This is a small project aimed at learning "retailer embeddings" using geographic co-occurrences, similar to how word embeddings leverage word co-occurrences. The goal is to encode every popular retail store as a different vector, such that similar stores are relatively close to each other in the vector space, while unrelated stores are far apart.
For example, we might have some vectors A
, B
, and C
representing McDonald's
, Burger King
, and Urban Outfitters
, respectively. We would like ||A - B|| < ||A - C||
, since McDonald's
and Burger King
are both popular fast food chains, whereas Urban Outfitters is a clothing retailer.
Here is a rough sketch of the steps I took:
- I scraped an online map service to get millions of
(name, latitude, longitude)
tuples. Notably, this dataset includes landmarks, ATMs, and various other places that aren't strictly stores. In practice, this didn't seem to be a problem, and actually might have helped feature learning. - I computed a geographic "co-occurrence matrix" for the locations. Each row and column corresponds to a different unique location (e.g. "McDonald's"), and entry A_ij is the number of occurrences of i that are within a certain geodesic distance of an occurrence of j. The diagonal of the matrix counts the occurrences of each location. Counts may also be weighted by some function of distance. Note that the matrix is not symmetric.
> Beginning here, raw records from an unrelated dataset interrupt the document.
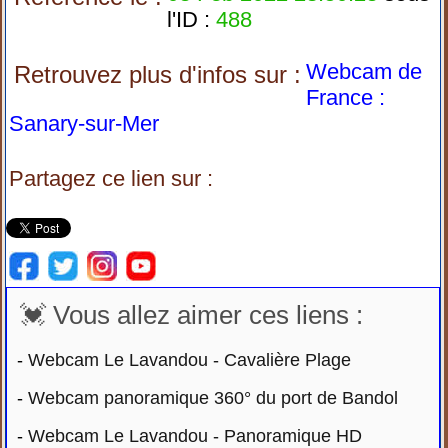
l'ID :
488
Webcam de
Retrouvez plus d'infos sur :
France :
Sanary-sur-Mer
Partagez ce lien sur :
💓 Vous allez aimer ces liens :
-
Webcam Le Lavandou - Cavalière Plage
-
Webcam panoramique 360° du port de Bandol
-
Webcam Le Lavandou - Panoramique HD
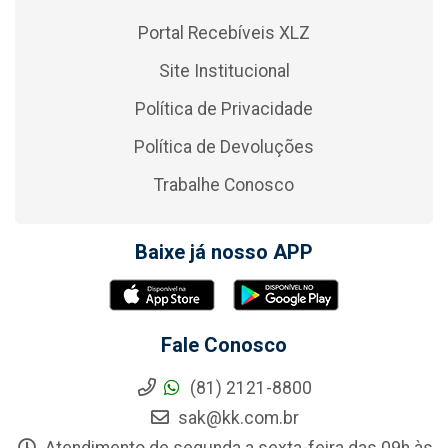
Portal Recebíveis XLZ
Site Institucional
Política de Privacidade
Política de Devoluções
Trabalhe Conosco
Baixe já nosso APP
Fale Conosco
(81) 2121-8800
sak@kk.com.br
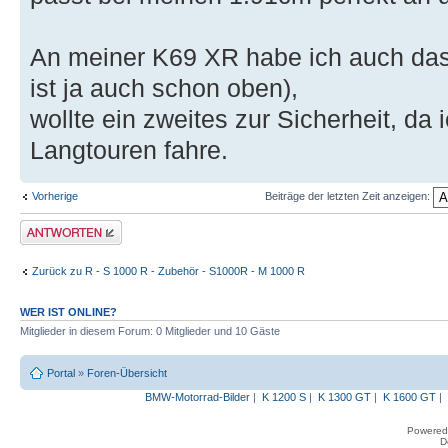
An meiner K69 XR habe ich auch das
ist ja auch schon oben),
wollte ein zweites zur Sicherheit, da 
Langtouren fahre.
Vorherige
Beiträge der letzten Zeit anzeigen:
Antwort erstellen
Zurück zu R - S 1000 R - Zubehör - S1000R - M 1000 R
WER IST ONLINE?
Mitglieder in diesem Forum: 0 Mitglieder und 10 Gäste
Portal
»
Foren-Übersicht
BMW-Motorrad-Bilder
|
K 1200 S
|
K 1300 GT
|
K 1600 GT
|
Powered
D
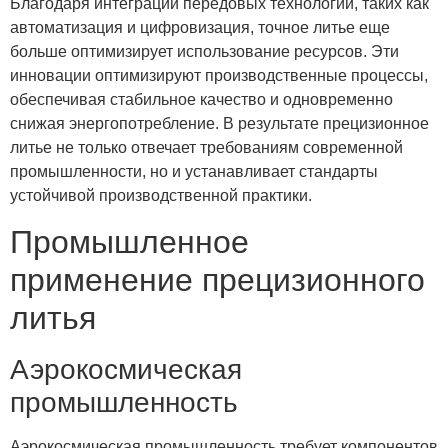
Благодаря интеграции передовых технологий, таких как
автоматизация и цифровизация, точное литье еще
больше оптимизирует использование ресурсов. Эти
инновации оптимизируют производственные процессы,
обеспечивая стабильное качество и одновременно
снижая энергопотребление. В результате прецизионное
литье не только отвечает требованиям современной
промышленности, но и устанавливает стандарты
устойчивой производственной практики.
Промышленное
применение прецизионного
литья
Аэрокосмическая
промышленность
Аэрокосмическая промышленность требует компонентов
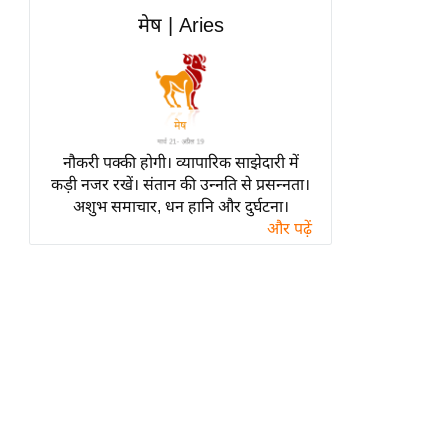
हॉलीवुड
मेष | Aries
फिल्म समीक्षा
Breaking
News
लाइफस्टाइल
नौकरी पक्की होगी। व्यापारिक साझेदारी में
टेक्नॉलॉजी
कड़ी नजर रखें। संतान की उन्नति से प्रसन्नता।
ब्यूटी/फैशन
अशुभ समाचार, धन हानि और दुर्घटना।
घरेलू नुस्खे
और पढ़ें
पर्यटन स्थल
फिटनेस मंत्रा
रिलेशनशिप
राजनीति
विश्लेषण
समसामयिक
मातृभूमि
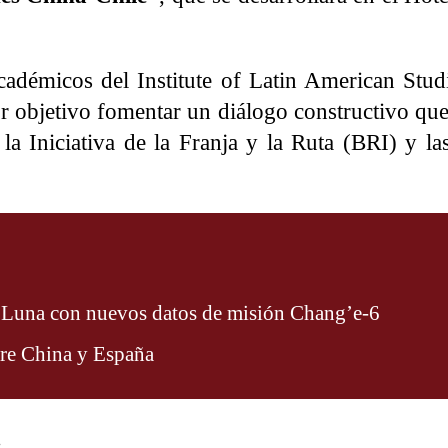
académicos del Institute of Latin American Stu
 objetivo fomentar un diálogo constructivo que
la Iniciativa de la Franja y la Ruta (BRI) y la
a Luna con nuevos datos de misión Chang’e-6
tre China y España
.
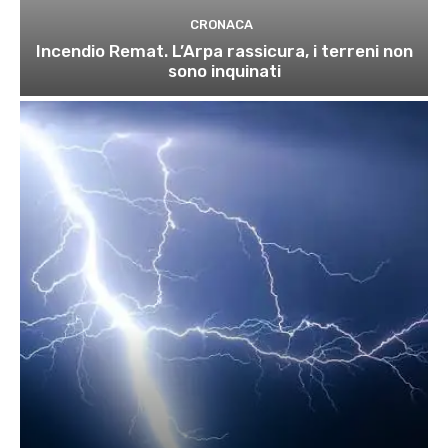
CRONACA
Incendio Remat. L’Arpa rassicura, i terreni non
sono inquinati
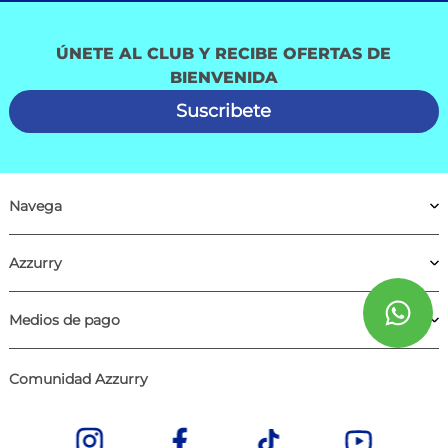
ÚNETE AL CLUB Y RECIBE OFERTAS DE
BIENVENIDA
Suscribete
Navega
Azzurry
Medios de pago
Comunidad Azzurry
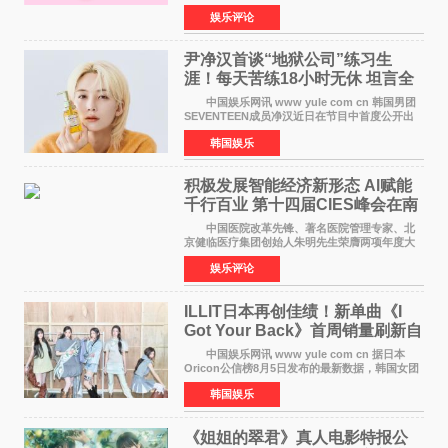
的特别赞助商,明星辣妈袁咏仪倾情参与，向广大
娱乐评论
都市女性传递健康生活新主张，寄语当代女性在
家庭与自我之间
尹净汉首谈“地狱公司”练习生
涯！每天苦练18小时无休 坦言全
靠成员撑过来
中国娱乐网讯 www yule com cn 韩国男团
SEVENTEEN成员净汉近日在节目中首度公开出
道前的残酷练习生经历，并提及经纪公司Pledis
韩国娱乐
娱乐，引发广泛关注。 在8月2日播出的日本
TBS综艺节目《周
积极发展智能经济新形态 Al赋能
千行百业 第十四届CIES峰会在南
京盛大召开
中国医院改革先锋、著名医院管理专家、北
京健临医疗集团创始人朱明先生荣膺两项年度大
奖 2026年7月31日，盛夏金陵，长江之畔，
娱乐评论
以重落地·真务实·强链接为主题的2026&lsquo;人
工智能+&rsquo
ILLIT日本再创佳绩！新单曲《I
Got Your Back》首周销量刷新自
身纪录
中国娱乐网讯 www yule com cn 据日本
Oricon公信榜8月5日发布的最新数据，韩国女团
ILLIT在日本发行的第二张单曲《I Got Your
韩国娱乐
Back》首周销量达到71,009张，成功跻身最新一
期周单曲排行
《姐姐的翠君》真人电影特报公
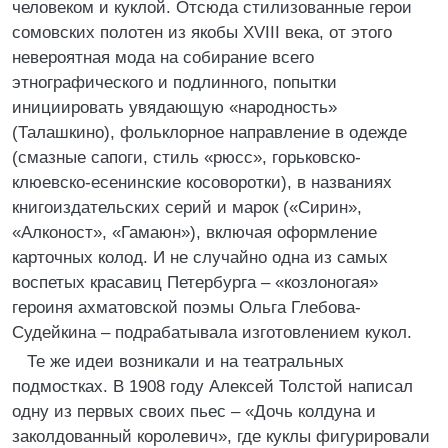
человеком и куклой. Отсюда стилизованные герои
сомовских полотен из якобы XVIII века, от этого
невероятная мода на собирание всего
этнографического и подлинного, попытки
инициировать увядающую «народность»
(Талашкино), фольклорное направление в одежде
(смазные сапоги, стиль «рюсс», горьковско-
клюевско-есенинские косоворотки), в названиях
книгоиздательских серий и марок («Сирин»,
«Алконост», «Гамаюн»), включая оформление
карточных колод. И не случайно одна из самых
воспетых красавиц Петербурга – «козлоногая»
героиня ахматовской поэмы Ольга Глебова-
Судейкина – подрабатывала изготовлением кукол.
Те же идеи возникали и на театральных
подмостках. В 1908 году Алексей Толстой написал
одну из первых своих пьес – «Дочь колдуна и
заколдованный королевич», где куклы фигурировали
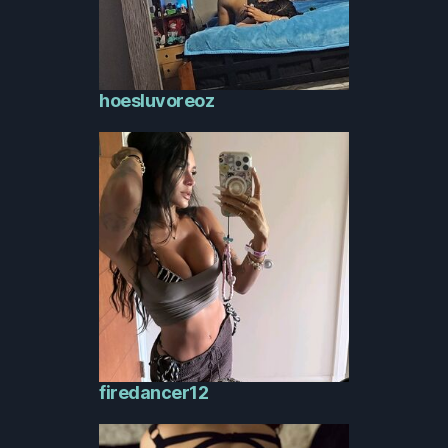
hoesluvoreoz
firedancer12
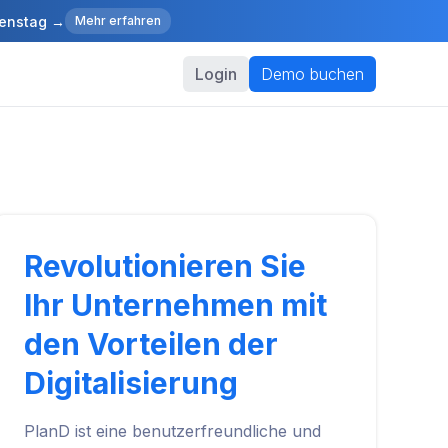
ienstag →
Mehr erfahren
Login
Demo buchen
Revolutionieren Sie
Ihr Unternehmen mit
den Vorteilen der
Digitalisierung
PlanD ist eine benutzerfreundliche und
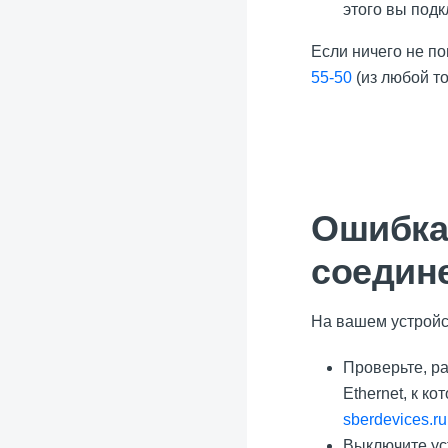
этого вы подк
Если ничего не по
55-50
(из любой т
Ошибка
соедин
На вашем устройст
Проверьте, ра
Ethernet, к к
sberdevices.ru
Выключите уст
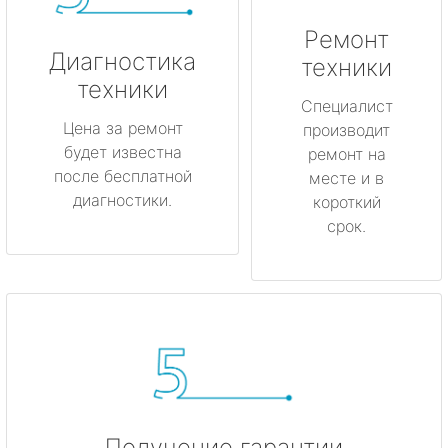
метро Лубянка
Ремонт
метро Котельники
Диагностика
техники
техники
метро Коньково
Специалист
Цена за ремонт
производит
будет известна
метро Менделеевская
ремонт на
после бесплатной
месте и в
диагностики.
короткий
метро Красногвардейская
срок.
метро Мякинино
метро Фрунзенская
метро Кузьминки
метро Китай-город
Получение гарантии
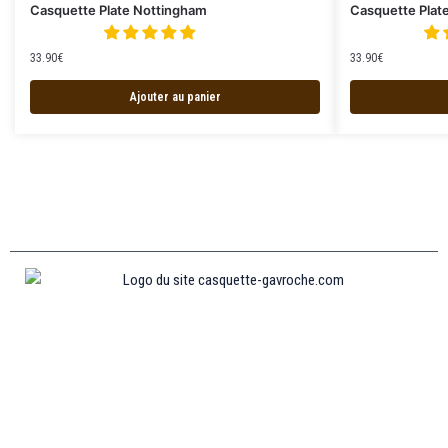
Casquette Plate Nottingham
Casquette Plat
33.90
€
33.90
€
Ajouter au panier
Informations
MENTIONS LÉGALES
MON COMPTE
CONTACTEZ-NOUS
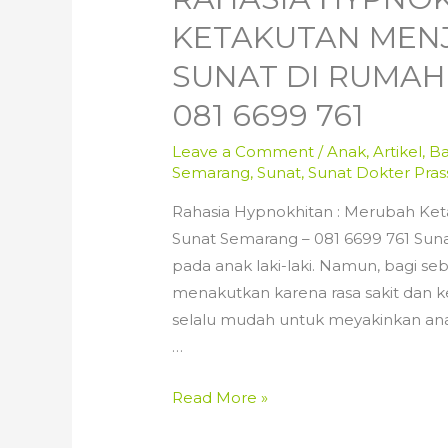
KETAKUTAN MEN
SUNAT DI RUMAH
081 6699 761
Leave a Comment
/
Anak
,
Artikel
,
Ba
Semarang
,
Sunat
,
Sunat Dokter Pras
Rahasia Hypnokhitan : Merubah Ke
Sunat Semarang – 081 6699 761 Sun
pada anak laki-laki. Namun, bagi s
menakutkan karena rasa sakit dan k
selalu mudah untuk meyakinkan anak
…
Rahasia
Read More »
Hypnokhitan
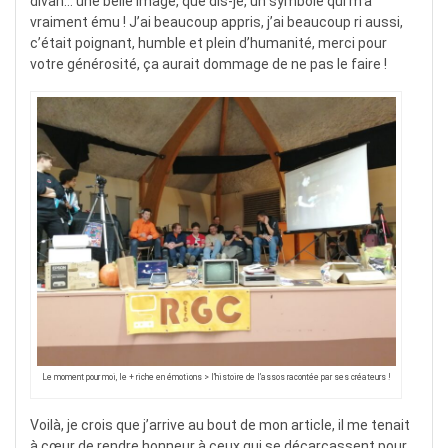
divan… une belle image, que dis-je, un symbole qui m’a
vraiment ému ! J’ai beaucoup appris, j’ai beaucoup ri aussi,
c’était poignant, humble et plein d’humanité, merci pour
votre générosité, ça aurait dommage de ne pas le faire !
Le moment pour moi, le + riche en émotions > l’histoire de l’assos racontée par ses créateurs !
Voilà, je crois que j’arrive au bout de mon article, il me tenait
à cœur de rendre honneur à ceux qui se décarcassent pour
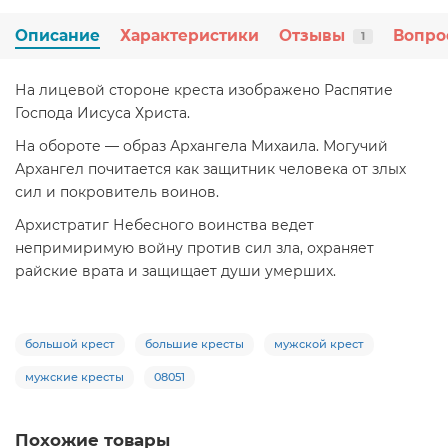
Описание
Характеристики
Отзывы
Вопро
1
На лицевой стороне креста изображено Распятие
Господа Иисуса Христа.
На обороте — образ Архангела Михаила. Могучий
Архангел почитается как защитник человека от злых
сил и покровитель воинов.
Архистратиг Небесного воинства ведет
непримиримую войну против сил зла, охраняет
райские врата и защищает души умерших.
большой крест
большие кресты
мужской крест
мужские кресты
08051
Похожие товары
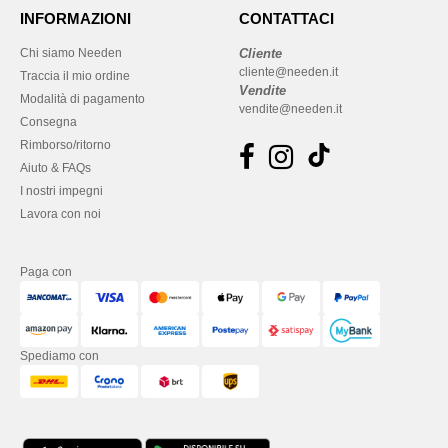
INFORMAZIONI
CONTATTACI
Chi siamo Needen
Cliente
cliente@needen.it
Traccia il mio ordine
Vendite
Modalità di pagamento
vendite@needen.it
Consegna
Rimborso/ritorno
Aiuto & FAQs
I nostri impegni
Lavora con noi
Paga con
Spediamo con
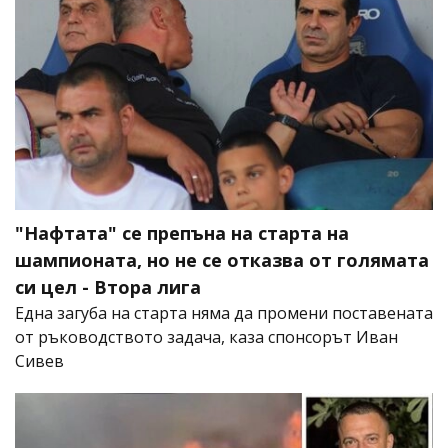
"Нафтата" се препъна на старта на
шампионата, но не се отказва от голямата
си цел - Втора лига
Една загуба на старта няма да промени поставената
от ръководството задача, каза спонсорът Иван
Сивев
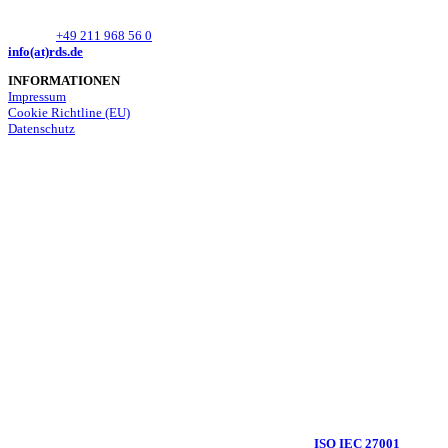
Mörsenbroicher Weg 200
40470 Düsseldorf
Telefon:
+49 211 968 56 0
info(at)rds.de
INFORMATIONEN
Impressum
Cookie Richtline (EU)
Datenschutz
Unser Team besteht aus:
Microsoft Certified Professionals.
Wir haben mehr als 15 Jahre Erfahrung in der CRM-Beratung – wir sind Ihr
Microsoft Dynamics 365 Partner
Als IT-Dienstleister gehören für uns Informationssicherheit und Datenschutz, im
Rahmen der Digitalisierung und der digitalen Transformation, zu den
wichtigsten Themen. Daher arbeiten wir bei RDS CONSULTING mit einem
Informationssicherheitsmanagementsystem (ISMS) nach
ISO IEC 27001
.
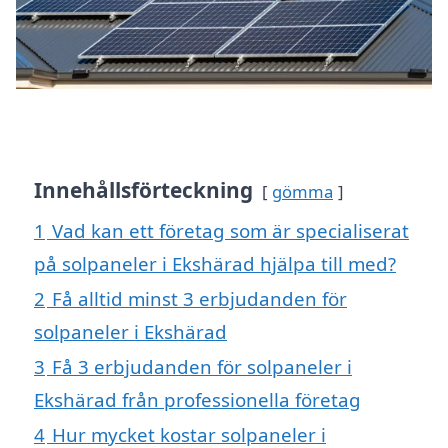
Innehållsförteckning
gömma
1
Vad kan ett företag som är specialiserat
på solpaneler i Ekshärad hjälpa till med?
2
Få alltid minst 3 erbjudanden för
solpaneler i Ekshärad
3
Få 3 erbjudanden för solpaneler i
Ekshärad från professionella företag
4
Hur mycket kostar solpaneler i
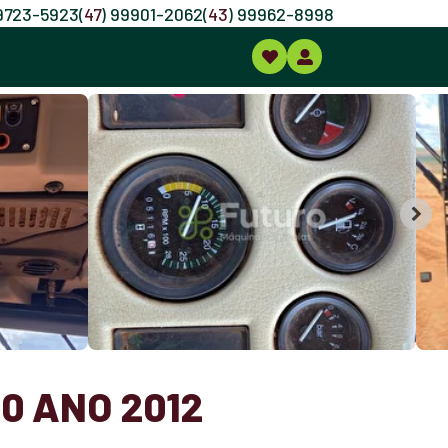
99723-5923
(
47
) 99901-2062
(
43
) 99962-8998
0 ANO 2012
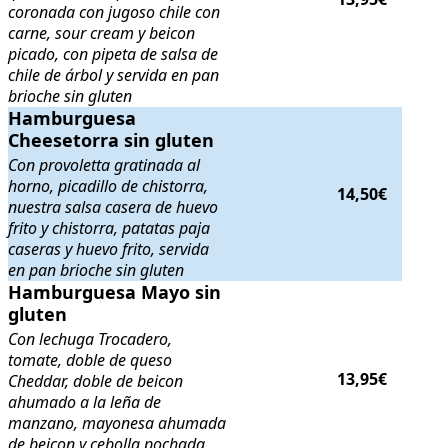
coronada con jugoso chile con
carne, sour cream y beicon
picado, con pipeta de salsa de
chile de árbol y servida en pan
brioche sin gluten
Hamburguesa Cheesetorra sin gluten
Hamburguesa
. Con provoletta gratinada al hor
Cheesetorra sin gluten
Con provoletta gratinada al
horno, picadillo de chistorra,
14,50€
nuestra salsa casera de huevo
frito y chistorra, patatas paja
caseras y huevo frito, servida
en pan brioche sin gluten
Hamburguesa Mayo sin gluten
Hamburguesa Mayo sin
. Con lechuga Trocadero, tomate, dob
gluten
Con lechuga Trocadero,
tomate, doble de queso
13,95€
Cheddar, doble de beicon
ahumado a la leña de
manzano, mayonesa ahumada
de beicon y cebolla pochada,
- I wrote a PyTorch implementation of GloVe to decompose the co-occurrence matrix, resulting in low-dimensional feature vectors for each location.
- I tuned co-occurrence and GloVe hyperparameters using performance on a classification task to evaluate the feature space. In particular, I scraped categories for thousands of the locations in the dataset, and trained a classifier to predict the categories from embedding vectors. Here, each data point is a unique location, like McDonald's, not an individual occurrence of a location (like "the McDonald's on 2nd Street"). Thus, the validation set is literally a collection of stores and other landmarks that were not in the training set.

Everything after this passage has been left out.